Well, I promised you social commentary in my About Me section and I don't lie! So, social commentary you shall receive. Brace yourselves.

This topic has come up for me repeatedly over the last few weeks – how feminism relates to BDSM or Domestic Discipline or any kink that puts the male and female into what appears on the surface as traditional gender roles. You know, where the man leads and the woman submits. Is it a contradiction to say that the woman is a feminist if she allows the man to lead? This applies to both relationships that are mostly egalitarian but have the power imbalance in the bedroom and relationships that are completely structured on power exchange in all areas of their life and any combination thereof.

For me, the answer was always no, it’s not a contradiction at all. Not when the women who engage in such relationships are CHOOSING to be there and enjoying the ride. Let me explain. This might get lengthy. You’ve been warned.

Excuse me while I take off my bra and pull up my soapbox.

Okay.

When I was in college I wrote the sex column for my school’s paper (surprised? me too) and my very first article addressed this exact question. It’s a personal question for me, because I happen to be submissive and masochistic and very perverted in many ways and I was already involved in the BDSM lifestyle by that time. I also have very strong opinions on the Women’s Rights Movement (and really all Civil Rights)... I identify as a feminist. I’d like to see a society where any person has the opportunity to pursue their dreams, whatever they may be (you know, excluding the sociopathic types… I’m not into their rights at all and wouldn’t shed any tears if their dreams of being crazy evil were dashed).  

I find that the reason for all this confusion about how a feminist can possibly be happy to submit to a man, to be spanked, sexually objectified… whatever the kink, hell washing dishes and staying home to raise the kids while he (manly man that he is) goes out and hunts for bacon… it’s because the definition of feminism has been partly lost or maybe muddied. People mostly associate feminism with the Redstocking’s Manifesto of 1969, which is very extreme and started the 1970s movement that promoted equal rights for getting women into the workforce and such. Unfortunately, it also promoted the idea that men are the enemy. That’s where the idea that all men oppress all women came from. It’s very black and white. No discussion of race, class, age, sexual orientation, etc. It reinforced the binary system it rebelled against, i.e. man has power, woman does not. And so now there’s a backlash.
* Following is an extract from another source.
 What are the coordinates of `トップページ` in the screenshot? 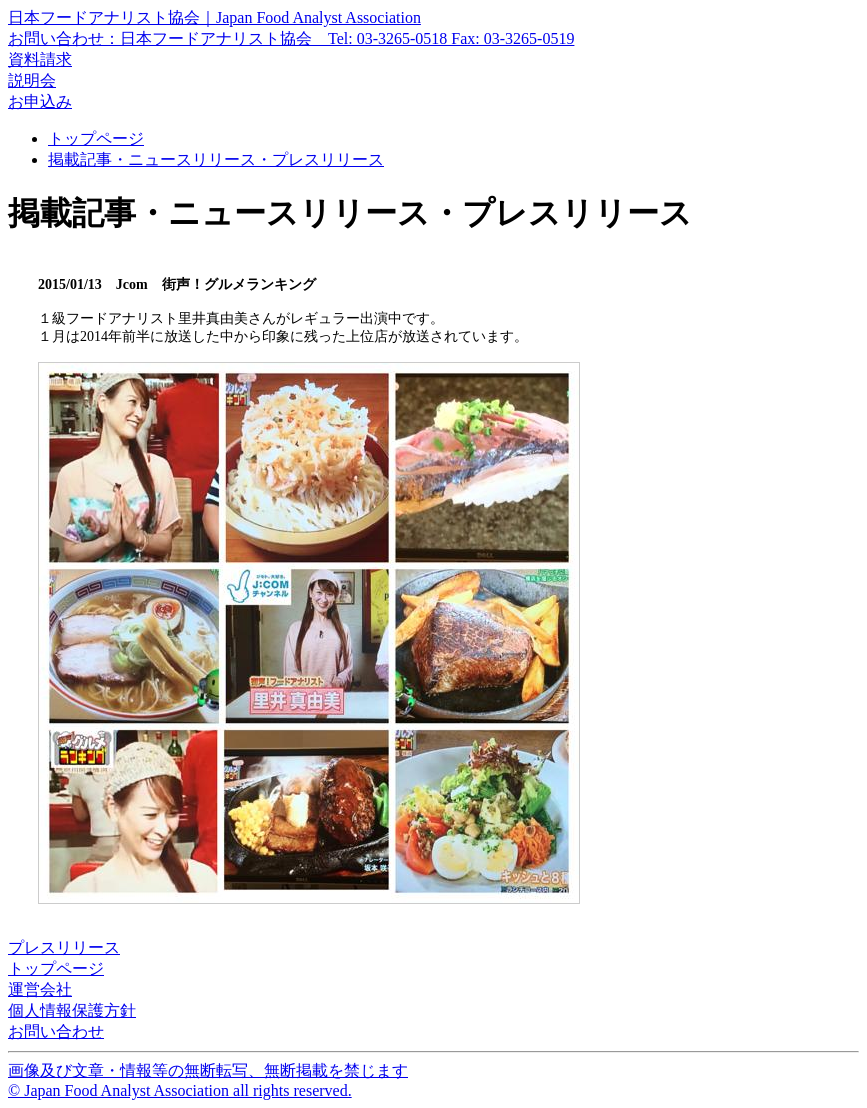 It's located at (96, 138).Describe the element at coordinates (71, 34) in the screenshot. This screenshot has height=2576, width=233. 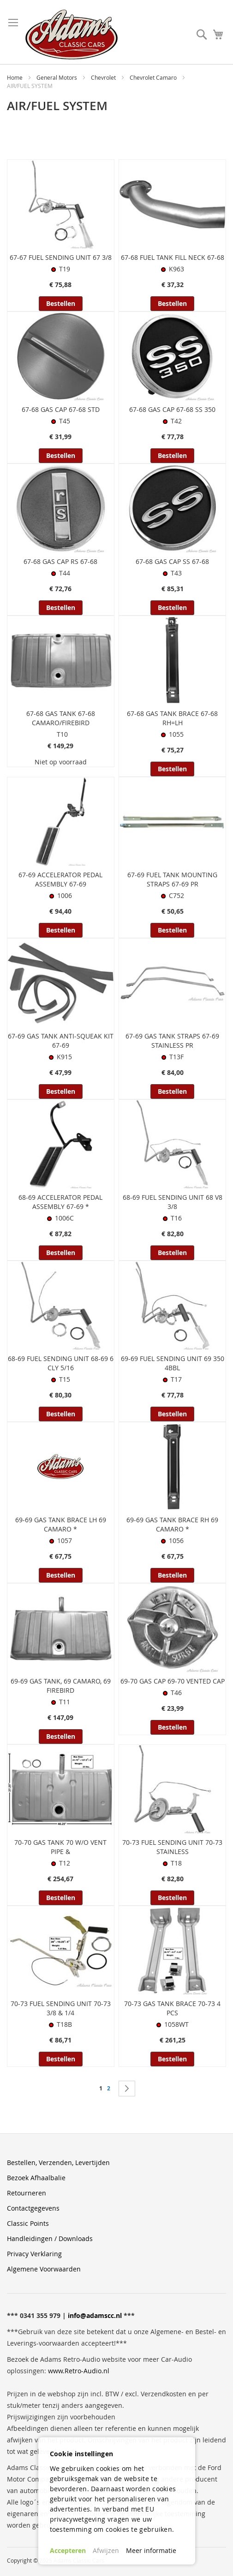
I see `[store logo]` at that location.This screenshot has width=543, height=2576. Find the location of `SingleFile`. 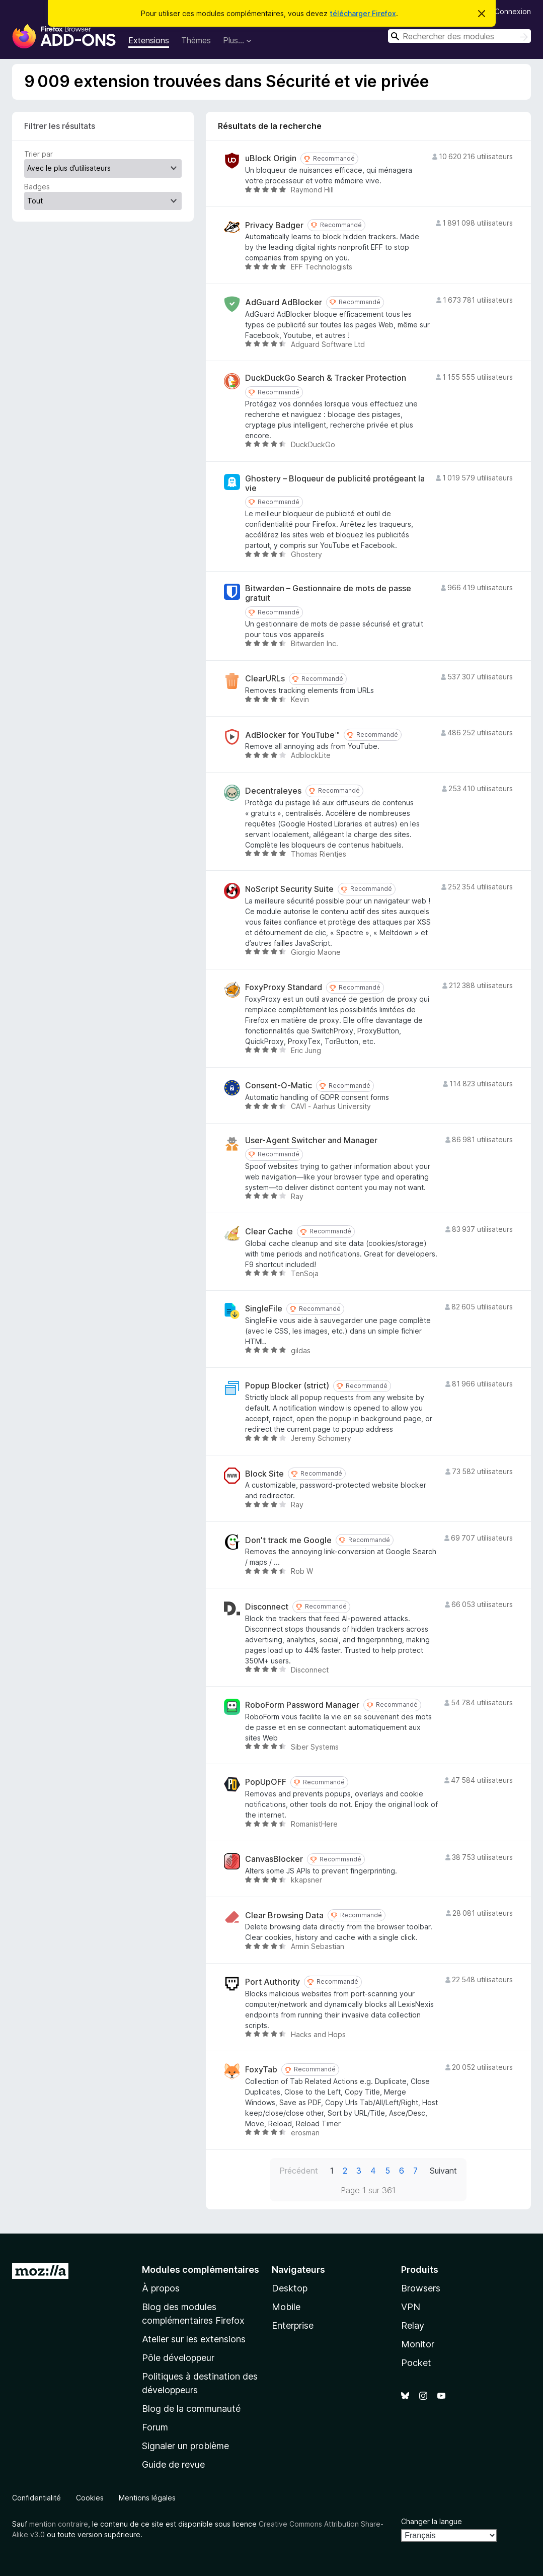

It’s understandable. It’s also very frustrating.

I minored in Women’s Studies in College and so I have read enough feminist theory to last me a lifetime and happen to know that there isn’t one school of thought that unites all feminist thought. Everyone’s got an opinion. Thankfully, this isn’t a paper on feminist theory. I just might poke my eyes out if it were. The point in discussing the differences in feminist thought is that the one underlying thought that DOES, in fact, unite most feminist thought is that feminism is about equality in Civil Rights, equal opportunity, equal value, and the freedom to make CHOICES about how to live life in a way that is most fulfilling to each individual woman (or man or transgendered or however the person identifies) without being shamed for it.  

That means that if a woman chooses to act on her submissive cravings and explore unequal power dynamics in her sexual relationships and maybe even extend that to other parts of her life – choosing a subservient role in the relationship, then that means she is fulfilling HER desires. This makes her strong and powerful in a way. She is actively seeking out the fulfillment to her desires. That is empowering. That is feminism. At least to me that is what feminism stands for.  

I reconciled this ages ago for myself and I hope that this post might help other women, who may not have been sure how to deal with these seemingly conflicting paradigms to come to terms with their cravings and not worry that it’s going against what is expected of them by society.